## [Exercise instructions]
Determine how many lines in the listing contain the string "скидками"; respond with the number alone.

--------

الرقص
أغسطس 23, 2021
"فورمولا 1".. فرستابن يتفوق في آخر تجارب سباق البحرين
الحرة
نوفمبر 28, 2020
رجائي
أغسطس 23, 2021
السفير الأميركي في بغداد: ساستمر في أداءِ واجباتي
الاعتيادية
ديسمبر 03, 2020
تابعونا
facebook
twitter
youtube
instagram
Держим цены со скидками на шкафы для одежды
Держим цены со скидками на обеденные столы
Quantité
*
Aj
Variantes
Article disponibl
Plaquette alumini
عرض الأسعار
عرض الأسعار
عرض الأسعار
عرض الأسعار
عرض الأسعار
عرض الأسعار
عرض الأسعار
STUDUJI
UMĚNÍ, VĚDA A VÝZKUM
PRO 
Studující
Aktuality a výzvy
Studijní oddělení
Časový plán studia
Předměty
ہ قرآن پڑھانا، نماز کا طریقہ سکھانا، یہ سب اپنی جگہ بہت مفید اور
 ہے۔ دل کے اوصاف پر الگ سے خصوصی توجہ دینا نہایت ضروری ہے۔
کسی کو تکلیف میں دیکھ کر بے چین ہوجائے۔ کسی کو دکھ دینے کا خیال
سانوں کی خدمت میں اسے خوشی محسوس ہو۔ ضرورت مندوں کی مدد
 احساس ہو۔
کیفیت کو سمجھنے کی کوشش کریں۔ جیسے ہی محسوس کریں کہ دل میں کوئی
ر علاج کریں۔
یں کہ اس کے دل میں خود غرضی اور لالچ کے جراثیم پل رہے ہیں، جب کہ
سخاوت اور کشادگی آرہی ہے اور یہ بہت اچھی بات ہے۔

--------

## [Exercise result]
2